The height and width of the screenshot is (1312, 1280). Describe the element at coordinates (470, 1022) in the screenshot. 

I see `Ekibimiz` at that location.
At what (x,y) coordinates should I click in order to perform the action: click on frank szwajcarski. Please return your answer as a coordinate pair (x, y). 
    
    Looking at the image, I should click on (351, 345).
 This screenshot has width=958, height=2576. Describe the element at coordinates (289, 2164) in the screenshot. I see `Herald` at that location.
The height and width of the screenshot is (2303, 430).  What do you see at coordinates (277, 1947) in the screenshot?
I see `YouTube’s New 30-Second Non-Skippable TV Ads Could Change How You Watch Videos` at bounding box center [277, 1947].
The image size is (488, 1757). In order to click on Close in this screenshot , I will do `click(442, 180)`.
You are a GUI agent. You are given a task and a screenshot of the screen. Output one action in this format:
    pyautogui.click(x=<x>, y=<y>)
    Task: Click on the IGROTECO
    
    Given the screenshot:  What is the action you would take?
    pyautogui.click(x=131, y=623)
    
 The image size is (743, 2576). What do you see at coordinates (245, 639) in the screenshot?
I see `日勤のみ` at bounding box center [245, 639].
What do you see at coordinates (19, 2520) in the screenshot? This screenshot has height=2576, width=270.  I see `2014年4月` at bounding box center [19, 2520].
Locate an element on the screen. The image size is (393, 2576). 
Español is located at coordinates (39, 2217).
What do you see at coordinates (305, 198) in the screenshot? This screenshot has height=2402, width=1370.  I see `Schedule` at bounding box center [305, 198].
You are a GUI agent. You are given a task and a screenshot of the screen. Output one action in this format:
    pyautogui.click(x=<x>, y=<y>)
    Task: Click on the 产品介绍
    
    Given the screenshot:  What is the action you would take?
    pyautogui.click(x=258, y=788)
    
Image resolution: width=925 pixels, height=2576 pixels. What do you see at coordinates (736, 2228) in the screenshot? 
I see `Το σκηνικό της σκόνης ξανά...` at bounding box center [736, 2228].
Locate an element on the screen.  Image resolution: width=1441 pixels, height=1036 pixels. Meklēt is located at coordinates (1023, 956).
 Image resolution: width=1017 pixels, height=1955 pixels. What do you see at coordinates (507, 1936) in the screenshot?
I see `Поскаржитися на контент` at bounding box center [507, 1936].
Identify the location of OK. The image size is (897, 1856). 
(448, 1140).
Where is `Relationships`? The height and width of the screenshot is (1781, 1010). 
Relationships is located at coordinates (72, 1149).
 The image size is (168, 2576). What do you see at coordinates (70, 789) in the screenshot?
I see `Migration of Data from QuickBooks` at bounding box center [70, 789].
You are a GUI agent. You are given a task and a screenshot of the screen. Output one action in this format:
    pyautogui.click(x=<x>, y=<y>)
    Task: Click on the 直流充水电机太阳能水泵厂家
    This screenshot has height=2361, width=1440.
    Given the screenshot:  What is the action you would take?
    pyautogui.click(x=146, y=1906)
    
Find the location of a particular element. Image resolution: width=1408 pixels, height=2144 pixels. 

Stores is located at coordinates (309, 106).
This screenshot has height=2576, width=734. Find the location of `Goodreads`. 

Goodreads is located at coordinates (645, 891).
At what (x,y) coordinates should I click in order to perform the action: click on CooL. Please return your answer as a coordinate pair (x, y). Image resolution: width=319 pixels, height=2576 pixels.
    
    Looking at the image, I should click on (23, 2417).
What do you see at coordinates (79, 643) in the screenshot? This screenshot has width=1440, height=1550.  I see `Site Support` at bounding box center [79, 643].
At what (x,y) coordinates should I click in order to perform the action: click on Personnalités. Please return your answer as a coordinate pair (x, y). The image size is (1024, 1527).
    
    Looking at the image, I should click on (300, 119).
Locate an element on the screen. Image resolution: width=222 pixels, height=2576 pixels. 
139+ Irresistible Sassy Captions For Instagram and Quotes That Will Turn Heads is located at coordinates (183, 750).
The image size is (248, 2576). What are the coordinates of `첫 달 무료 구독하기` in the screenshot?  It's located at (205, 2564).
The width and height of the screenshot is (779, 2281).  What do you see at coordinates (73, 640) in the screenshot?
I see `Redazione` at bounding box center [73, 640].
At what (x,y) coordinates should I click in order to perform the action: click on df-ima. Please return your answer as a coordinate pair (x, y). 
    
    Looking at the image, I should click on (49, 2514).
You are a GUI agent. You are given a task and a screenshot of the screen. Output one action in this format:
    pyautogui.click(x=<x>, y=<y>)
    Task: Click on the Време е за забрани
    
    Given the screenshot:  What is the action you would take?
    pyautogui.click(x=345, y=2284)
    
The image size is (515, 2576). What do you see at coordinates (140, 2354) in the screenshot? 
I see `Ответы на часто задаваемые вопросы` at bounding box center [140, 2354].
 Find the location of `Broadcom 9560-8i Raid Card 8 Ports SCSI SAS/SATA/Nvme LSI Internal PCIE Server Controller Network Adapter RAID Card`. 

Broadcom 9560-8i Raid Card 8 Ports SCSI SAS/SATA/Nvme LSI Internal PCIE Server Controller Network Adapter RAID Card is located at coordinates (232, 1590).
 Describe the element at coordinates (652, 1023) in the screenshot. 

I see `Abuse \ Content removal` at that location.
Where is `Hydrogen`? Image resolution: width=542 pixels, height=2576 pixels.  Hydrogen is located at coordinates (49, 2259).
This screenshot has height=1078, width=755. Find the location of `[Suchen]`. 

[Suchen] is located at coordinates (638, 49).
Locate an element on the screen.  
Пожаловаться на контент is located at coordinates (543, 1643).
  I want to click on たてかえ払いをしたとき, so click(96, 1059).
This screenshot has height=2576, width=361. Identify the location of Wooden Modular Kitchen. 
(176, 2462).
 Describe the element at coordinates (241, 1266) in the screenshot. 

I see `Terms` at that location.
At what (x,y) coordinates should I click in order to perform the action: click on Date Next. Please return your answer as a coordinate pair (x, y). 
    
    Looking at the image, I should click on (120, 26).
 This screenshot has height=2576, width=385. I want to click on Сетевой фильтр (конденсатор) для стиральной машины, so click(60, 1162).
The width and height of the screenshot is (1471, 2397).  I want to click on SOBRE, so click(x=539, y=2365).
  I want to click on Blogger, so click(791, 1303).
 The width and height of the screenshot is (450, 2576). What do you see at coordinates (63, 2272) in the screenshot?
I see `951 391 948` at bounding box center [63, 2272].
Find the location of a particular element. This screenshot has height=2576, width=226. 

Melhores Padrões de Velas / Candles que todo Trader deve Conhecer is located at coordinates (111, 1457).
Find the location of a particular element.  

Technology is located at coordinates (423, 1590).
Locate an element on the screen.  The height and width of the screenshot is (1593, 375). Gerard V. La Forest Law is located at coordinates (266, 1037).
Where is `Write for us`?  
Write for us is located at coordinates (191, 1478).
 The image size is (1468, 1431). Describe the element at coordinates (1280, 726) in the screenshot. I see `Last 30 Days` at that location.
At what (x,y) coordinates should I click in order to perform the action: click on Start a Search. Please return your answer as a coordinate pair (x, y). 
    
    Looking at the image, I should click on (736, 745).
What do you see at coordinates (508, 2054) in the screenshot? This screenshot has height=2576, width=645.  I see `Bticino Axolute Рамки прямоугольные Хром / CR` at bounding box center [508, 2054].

- _Assignment_
Repeat the material exactly, please, so that each line matches its source.

- _Exercise output_
The height and width of the screenshot is (1312, 1280). Describe the element at coordinates (470, 1022) in the screenshot. 

I see `Ekibimiz` at that location.
At what (x,y) coordinates should I click in order to perform the action: click on frank szwajcarski. Please return your answer as a coordinate pair (x, y). 
    
    Looking at the image, I should click on (351, 345).
 This screenshot has width=958, height=2576. Describe the element at coordinates (289, 2164) in the screenshot. I see `Herald` at that location.
The height and width of the screenshot is (2303, 430).  What do you see at coordinates (277, 1947) in the screenshot?
I see `YouTube’s New 30-Second Non-Skippable TV Ads Could Change How You Watch Videos` at bounding box center [277, 1947].
The image size is (488, 1757). In order to click on Close in this screenshot , I will do `click(442, 180)`.
You are a GUI agent. You are given a task and a screenshot of the screen. Output one action in this format:
    pyautogui.click(x=<x>, y=<y>)
    Task: Click on the IGROTECO
    
    Given the screenshot:  What is the action you would take?
    pyautogui.click(x=131, y=623)
    
 The image size is (743, 2576). What do you see at coordinates (245, 639) in the screenshot?
I see `日勤のみ` at bounding box center [245, 639].
What do you see at coordinates (19, 2520) in the screenshot? This screenshot has height=2576, width=270.  I see `2014年4月` at bounding box center [19, 2520].
Locate an element on the screen. The image size is (393, 2576). 
Español is located at coordinates (39, 2217).
What do you see at coordinates (305, 198) in the screenshot? This screenshot has height=2402, width=1370.  I see `Schedule` at bounding box center [305, 198].
You are a GUI agent. You are given a task and a screenshot of the screen. Output one action in this format:
    pyautogui.click(x=<x>, y=<y>)
    Task: Click on the 产品介绍
    
    Given the screenshot:  What is the action you would take?
    pyautogui.click(x=258, y=788)
    
Image resolution: width=925 pixels, height=2576 pixels. What do you see at coordinates (736, 2228) in the screenshot? 
I see `Το σκηνικό της σκόνης ξανά...` at bounding box center [736, 2228].
Locate an element on the screen.  Image resolution: width=1441 pixels, height=1036 pixels. Meklēt is located at coordinates (1023, 956).
 Image resolution: width=1017 pixels, height=1955 pixels. What do you see at coordinates (507, 1936) in the screenshot?
I see `Поскаржитися на контент` at bounding box center [507, 1936].
Identify the location of OK. The image size is (897, 1856). 
(448, 1140).
Where is `Relationships`? The height and width of the screenshot is (1781, 1010). 
Relationships is located at coordinates (72, 1149).
 The image size is (168, 2576). What do you see at coordinates (70, 789) in the screenshot?
I see `Migration of Data from QuickBooks` at bounding box center [70, 789].
You are a GUI agent. You are given a task and a screenshot of the screen. Output one action in this format:
    pyautogui.click(x=<x>, y=<y>)
    Task: Click on the 直流充水电机太阳能水泵厂家
    This screenshot has height=2361, width=1440.
    Given the screenshot:  What is the action you would take?
    pyautogui.click(x=146, y=1906)
    
Find the location of a particular element. Image resolution: width=1408 pixels, height=2144 pixels. 

Stores is located at coordinates (309, 106).
This screenshot has height=2576, width=734. Find the location of `Goodreads`. 

Goodreads is located at coordinates (645, 891).
At what (x,y) coordinates should I click in order to perform the action: click on CooL. Please return your answer as a coordinate pair (x, y). Image resolution: width=319 pixels, height=2576 pixels.
    
    Looking at the image, I should click on (23, 2417).
What do you see at coordinates (79, 643) in the screenshot? This screenshot has width=1440, height=1550.  I see `Site Support` at bounding box center [79, 643].
At what (x,y) coordinates should I click in order to perform the action: click on Personnalités. Please return your answer as a coordinate pair (x, y). The image size is (1024, 1527).
    
    Looking at the image, I should click on (300, 119).
Locate an element on the screen. Image resolution: width=222 pixels, height=2576 pixels. 
139+ Irresistible Sassy Captions For Instagram and Quotes That Will Turn Heads is located at coordinates (183, 750).
The image size is (248, 2576). What are the coordinates of `첫 달 무료 구독하기` in the screenshot?  It's located at (205, 2564).
The width and height of the screenshot is (779, 2281).  What do you see at coordinates (73, 640) in the screenshot?
I see `Redazione` at bounding box center [73, 640].
At what (x,y) coordinates should I click in order to perform the action: click on df-ima. Please return your answer as a coordinate pair (x, y). 
    
    Looking at the image, I should click on (49, 2514).
You are a GUI agent. You are given a task and a screenshot of the screen. Output one action in this format:
    pyautogui.click(x=<x>, y=<y>)
    Task: Click on the Време е за забрани
    
    Given the screenshot:  What is the action you would take?
    pyautogui.click(x=345, y=2284)
    
The image size is (515, 2576). What do you see at coordinates (140, 2354) in the screenshot? 
I see `Ответы на часто задаваемые вопросы` at bounding box center [140, 2354].
 Find the location of `Broadcom 9560-8i Raid Card 8 Ports SCSI SAS/SATA/Nvme LSI Internal PCIE Server Controller Network Adapter RAID Card`. 

Broadcom 9560-8i Raid Card 8 Ports SCSI SAS/SATA/Nvme LSI Internal PCIE Server Controller Network Adapter RAID Card is located at coordinates (232, 1590).
 Describe the element at coordinates (652, 1023) in the screenshot. 

I see `Abuse \ Content removal` at that location.
Where is `Hydrogen`? Image resolution: width=542 pixels, height=2576 pixels.  Hydrogen is located at coordinates (49, 2259).
This screenshot has height=1078, width=755. Find the location of `[Suchen]`. 

[Suchen] is located at coordinates (638, 49).
Locate an element on the screen.  
Пожаловаться на контент is located at coordinates (543, 1643).
  I want to click on たてかえ払いをしたとき, so click(96, 1059).
This screenshot has height=2576, width=361. Identify the location of Wooden Modular Kitchen. 
(176, 2462).
 Describe the element at coordinates (241, 1266) in the screenshot. 

I see `Terms` at that location.
At what (x,y) coordinates should I click in order to perform the action: click on Date Next. Please return your answer as a coordinate pair (x, y). 
    
    Looking at the image, I should click on (120, 26).
 This screenshot has height=2576, width=385. I want to click on Сетевой фильтр (конденсатор) для стиральной машины, so click(60, 1162).
The width and height of the screenshot is (1471, 2397).  I want to click on SOBRE, so click(x=539, y=2365).
  I want to click on Blogger, so click(791, 1303).
 The width and height of the screenshot is (450, 2576). What do you see at coordinates (63, 2272) in the screenshot?
I see `951 391 948` at bounding box center [63, 2272].
Find the location of a particular element. This screenshot has height=2576, width=226. 

Melhores Padrões de Velas / Candles que todo Trader deve Conhecer is located at coordinates (111, 1457).
Find the location of a particular element.  

Technology is located at coordinates (423, 1590).
Locate an element on the screen.  The height and width of the screenshot is (1593, 375). Gerard V. La Forest Law is located at coordinates (266, 1037).
Where is `Write for us`?  
Write for us is located at coordinates (191, 1478).
 The image size is (1468, 1431). Describe the element at coordinates (1280, 726) in the screenshot. I see `Last 30 Days` at that location.
At what (x,y) coordinates should I click in order to perform the action: click on Start a Search. Please return your answer as a coordinate pair (x, y). 
    
    Looking at the image, I should click on (736, 745).
What do you see at coordinates (508, 2054) in the screenshot? This screenshot has height=2576, width=645.  I see `Bticino Axolute Рамки прямоугольные Хром / CR` at bounding box center [508, 2054].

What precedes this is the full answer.